Definitions and explanations:

Accounting profit:

The profit that a business entity calculates by deducting all the explicit costs incurred out of all the revenues earned is known as accounting profit. Accounting profit does not take into account any opportunity costs.

Economic profit:

The profit that a business entity calculates after deducting all the explicit as well as implicit costs incurred from all the revenues earned is known as economic profit. Economic profit takes into account the opportunity costs.


Accounting Profit = Revenue – all expenses (Explicit costs)

Economic Profit = Revenue – all expenses (Explicit costs) – opportunity costs (Implicit Costs)


For example, JB Motors Co., is a car manufacturing business. The company has an investment option to invest into the production for manufacturing of 10 cars of a new model of sports car. All the costs attached to this production venture will be:

Types of cost Cost ($)
Direct Labor $600,000
Direct Material $950,000
Production Overheads $700,000
Non-production Overheads $560,000

So, assuming sales price of each car is $300,000, the JB Motors Co. will generate a profit of:

Line Item Calculation Total
Revenue $300,000 ×10 $3,000,000
Total Direct Labor Cost ($600,000)  



Total Direct Material ($950,000)
Total Production Overheads ($700,000)
Total Non-production Overheads ($560,000)
Total cost ($2,810,000)
Total Profit $190,000

This profit of $190,000 would be referred as accounting profit. This is because it incorporates all the necessary costs that were required for the production of cars. All these costs would be called as explicit costs.

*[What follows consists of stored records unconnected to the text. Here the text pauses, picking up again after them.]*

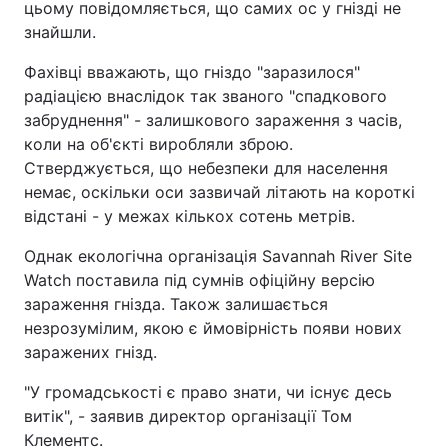
цьому повідомляється, що самих ос у гнізді не
знайшли.
Фахівці вважають, що гніздо "заразилося"
радіацією внаслідок так званого "спадкового
забруднення" - залишкового зараження з часів,
коли на об'єкті виробляли зброю.
Стверджується, що небезпеки для населення
немає, оскільки оси зазвичай літають на короткі
відстані - у межах кількох сотень метрів.
Однак екологічна організація Savannah River Site
Watch поставила під сумнів офіційну версію
зараження гнізда. Також залишається
незрозумілим, якою є ймовірність появи нових
заражених гнізд.
"У громадськості є право знати, чи існує десь
витік", - заявив директор організації Том
Клементс.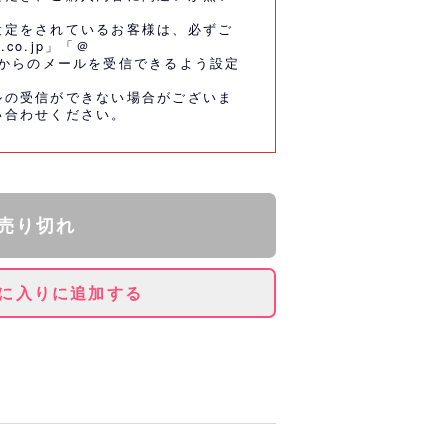
設定をされているお客様は、必ずご
.co.jp」「＠
co.jp」からのメールを受信できるよう設定
ルの受信ができない場合がございま
い合わせください。
売り切れ
に入りに追加する
ムを中心にチームで着用するプラ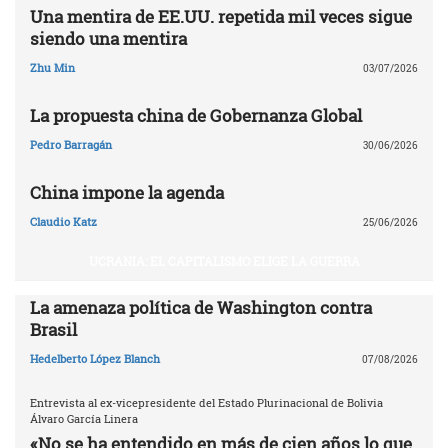
Una mentira de EE.UU. repetida mil veces sigue
siendo una mentira
Zhu Min
03/07/2026
La propuesta china de Gobernanza Global
Pedro Barragán
30/06/2026
China impone la agenda
Claudio Katz
25/06/2026
UCRANIA: EL CAPITALISMO ELIGE LA GUERRA
La amenaza política de Washington contra
Brasil
Hedelberto López Blanch
07/08/2026
Entrevista al ex-vicepresidente del Estado Plurinacional de Bolivia
Álvaro García Linera
«No se ha entendido en más de cien años lo que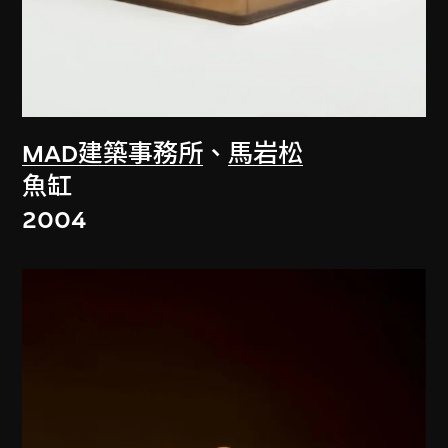
MAD建築事務所
、
馬岩松
魚缸
2004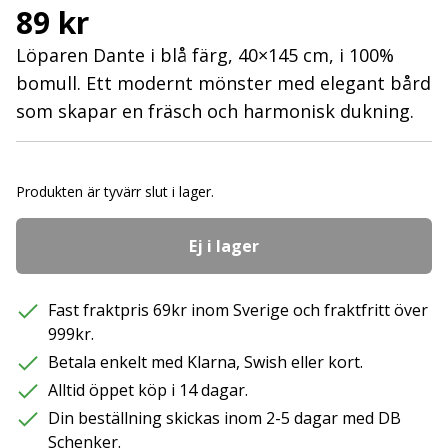
89 kr
Löparen Dante i blå färg, 40×145 cm, i 100%
bomull. Ett modernt mönster med elegant bård
som skapar en fräsch och harmonisk dukning.
Produkten är tyvärr slut i lager.
Ej i lager
Fast fraktpris 69kr inom Sverige och fraktfritt över
999kr.
Betala enkelt med Klarna, Swish eller kort.
Alltid öppet köp i 14 dagar.
Din beställning skickas inom 2-5 dagar med DB
Schenker.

Now continuing with the same example, for instance the business had an alternative opportunity to invest all the costs incurred into a saving certificate to earn an interest income at a rate of 5%. In economic terms, this interest income would be termed as opportunity cost as JB Motors Co. could have earned this interest income and by opting to manufacture cars, the company is technically losing this income. This lost income is termed as implicit cost. So, the economic profit for the JB Motors Co. would be:

Economic Profit = Accounting Profit – Implicit Costs
Economic Profit = $190,000 – ($2,810,000 × 5%)
Economic Profit = $190,000 – ($2,810,000 × 0.05)
Economic Profit = $190,000 – ($140,500)
Economic Profit = $49,500

Difference between accounting profit and economic profit:

The main points of difference between accounting profit and economic profit are given below:

Basic Idea:

The basic idea for the difference between the economic profit and accounting profit is the consideration of opportunity costs in the profit calculation. The accounting profit method basically shows the net earnings of a business for a given period of time. This is calculated by deducting all the expenses a business has incurred from the overall turnover. This profit can also be called as net operating profit. The economic point of view of profit is that the profit which is earned by economic activities of a business do not show the true return of the business rather the opportunity cost or income compromised to earn the existing profit is also a loss for the business and so this lost income must also be made part of the profit calculation.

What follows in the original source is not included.